LEAKAGE AND DELIVERY OF LIPOSOME-ENCAPSULATED METHOTREXATE-GAMMA-ASPARTATE IN A CHEMICALLY DEFINED MEDIUM

A chemically defined medium was developed to study liposome-mediated delivery of methotrexate-γ-aspartate to cells under conditions where dilute suspensions of negatively charged liposomes to not leak extensively. The defined medium induced 14% leakage of methotrexate-γ-aspartate from egg phosphatidylglycerol/cholesterol (67:33) liposomes diluted to 53 nM lipid. In contrast, commercially available serum replacements induced up to 91% leakage from the same liposomes. The growth inhibitory properties of non-loaded phosphatidylglycerol liposomes were greater in the chemically defined medium that they were in medium supplemented with 10% serum. Egg phosphatidylglycerol, dioleoylphosphatidylglycerol and dilaurylphosphatidylglycerol liposomes inhibited cell growth more than dimyristoylphosphatidylglycerol and dipalmitoylphosphatidylglycerol liposomes. In 10% serum, phosphatidylglycerol liposomes with widely varying phase-transition temperatures were nearly equally effective to deliver drug to CV1-P and L929 cells, despite great differences in liposome stability.
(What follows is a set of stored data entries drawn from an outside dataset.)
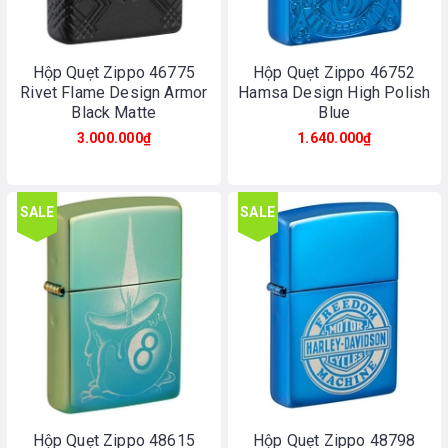
Hộp Quẹt Zippo 46775
Hộp Quẹt Zippo 46752
Rivet Flame Design Armor
Hamsa Design High Polish
Black Matte
Blue
3.000.000₫
1.640.000₫
SALE
SALE
Hộp Quẹt Zippo 48615
Hộp Quẹt Zippo 48798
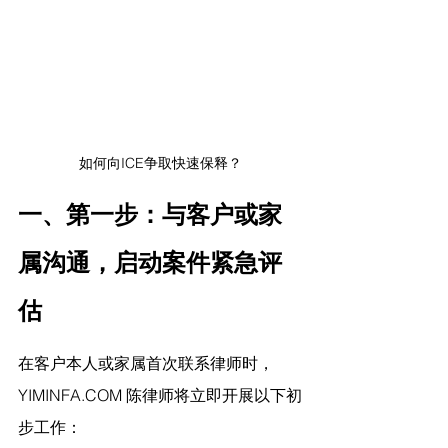
如何向ICE争取快速保释？
一、第一步：与客户或家
属沟通，启动案件紧急评
估
在客户本人或家属首次联系律师时，
YIMINFA.COM 陈律师将立即开展以下初
步工作：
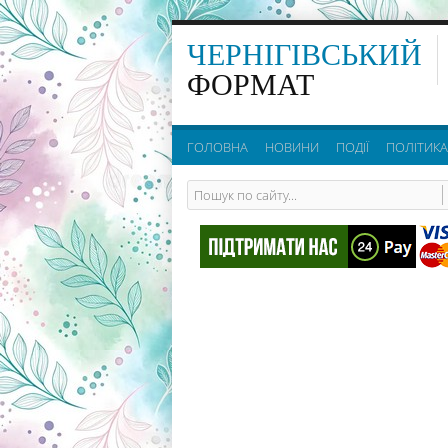
ЧЕРНІГІВСЬКИЙ
ФОРМАТ
ГОЛОВНА
НОВИНИ
ПОДІЇ
ПОЛІТИКА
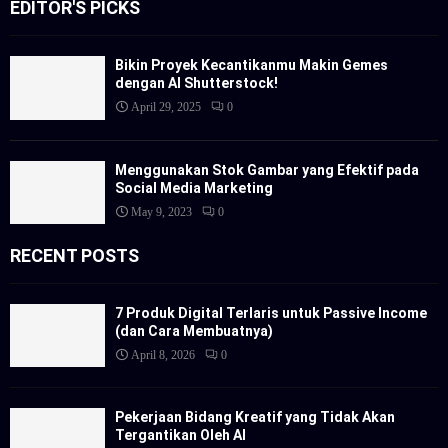
EDITOR'S PICKS
Bikin Proyek Kecantikanmu Makin Gemes
dengan AI Shutterstock!
April 29, 2025
0
Menggunakan Stok Gambar yang Efektif pada
Social Media Marketing
May 9, 2023
0
RECENT POSTS
7 Produk Digital Terlaris untuk Passive Income
(dan Cara Membuatnya)
April 8, 2026
0
Pekerjaan Bidang Kreatif yang Tidak Akan
Tergantikan Oleh AI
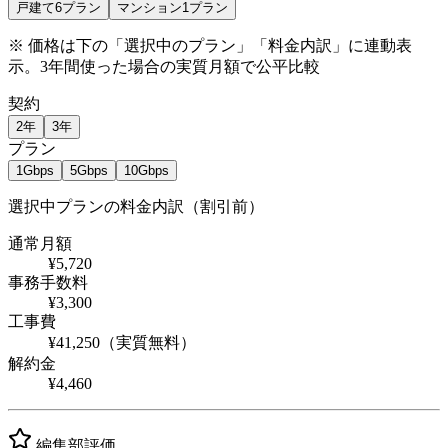
戸建て
6
プラン
マンション
1
プラン
※ 価格は下の「選択中のプラン」「料金内訳」に連動表
示。3年間使った場合の実質月額で公平比較
契約
2年
3年
プラン
1Gbps
5Gbps
10Gbps
選択中プランの料金内訳（割引前）
通常月額
¥5,720
事務手数料
¥3,300
工事費
¥41,250（実質無料）
解約金
¥4,460
編集部評価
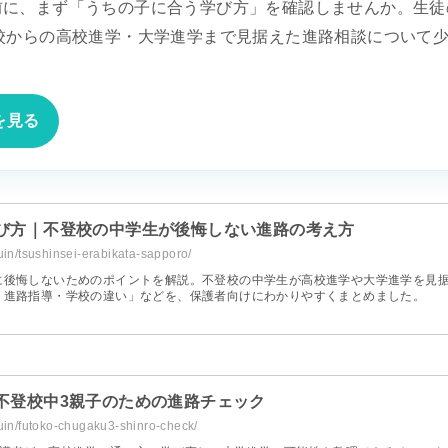
前に、まず「うちの子に合う学び方」を確認しませんか。生徒
登校からの高校進学・大学進学まで見据えた進路相談について
を見る
び方｜不登校の中学生が後悔しない進路の考え方
uin/tsushinsei-erabikata-sapporo/
に後悔しないためのポイントを解説。不登校の中学生が高校進学や大学進学を見
・進路指導・学校の違い」などを、保護者向けにわかりやすくまとめました。
不登校中3親子のための進路チェック
kuin/futoko-chugaku3-shinro-check/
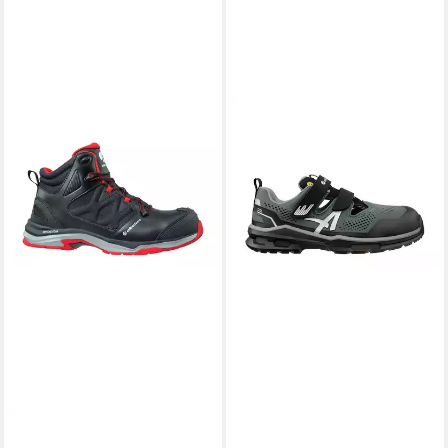
ALBATROS
ALBATROS ECLIPSE AIR
LOW Sicherheitsschuh S1
ESD Sicherheitsschuh
Ölbeständige Laufsohle
89,99 €
lieferbar - in 2-3 Werktagen bei dir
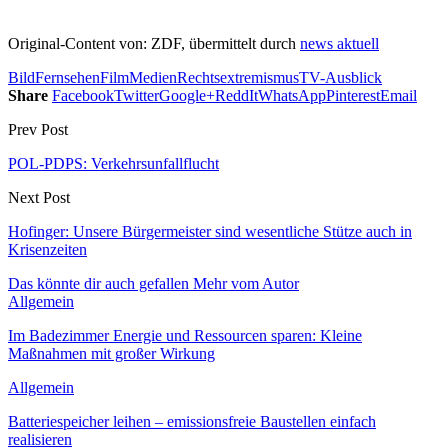
Original-Content von: ZDF, übermittelt durch
news aktuell
Bild
Fernsehen
Film
Medien
Rechtsextremismus
TV-Ausblick
Share
Facebook
Twitter
Google+
ReddIt
WhatsApp
Pinterest
Email
Prev Post
POL-PDPS: Verkehrsunfallflucht
Next Post
Hofinger: Unsere Bürgermeister sind wesentliche Stütze auch in
Krisenzeiten
Das könnte dir auch gefallen
Mehr vom Autor
Allgemein
Im Badezimmer Energie und Ressourcen sparen: Kleine
Maßnahmen mit großer Wirkung
Allgemein
Batteriespeicher leihen – emissionsfreie Baustellen einfach
realisieren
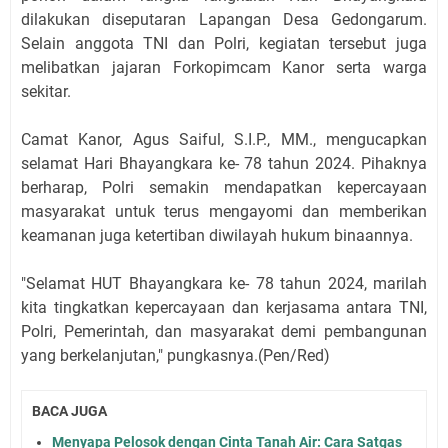
dilakukan diseputaran Lapangan Desa Gedongarum.
Selain anggota TNI dan Polri, kegiatan tersebut juga
melibatkan jajaran Forkopimcam Kanor serta warga
sekitar.
Camat Kanor, Agus Saiful, S.I.P., MM., mengucapkan
selamat Hari Bhayangkara ke- 78 tahun 2024. Pihaknya
berharap, Polri semakin mendapatkan kepercayaan
masyarakat untuk terus mengayomi dan memberikan
keamanan juga ketertiban diwilayah hukum binaannya.
"Selamat HUT Bhayangkara ke- 78 tahun 2024, marilah
kita tingkatkan kepercayaan dan kerjasama antara TNI,
Polri, Pemerintah, dan masyarakat demi pembangunan
yang berkelanjutan," pungkasnya.(Pen/Red)
BACA JUGA
Menyapa Pelosok dengan Cinta Tanah Air: Cara Satgas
Liposome encapsulated methotrexate-γ-aspartate was more potent when the cells were grown in the defined medium, and the increase in drug delivery was observed from phosphatidylglycerol liposomes of different phase-transition temperatures. The minimum fraction of negatively charged phospholipid required for optimal liposome-mediated drug delivery varied between cell types and among growth media. The growth inhibitory effects of liposome-encapsulated methotrexate-γ-aspartate was also determined under conditions where the cells were exposed to drug for periods shorter than the entire growth assay. Reduction of the exposure time decreased the potency of both encapsulated and free drug in medium containing 10% serum, and decreased the potency of free drug in the defined medium. However, the potency of encapsulated drug in the defined medium was similar for all exposure lengths between 1 and 48 hours. © 1990.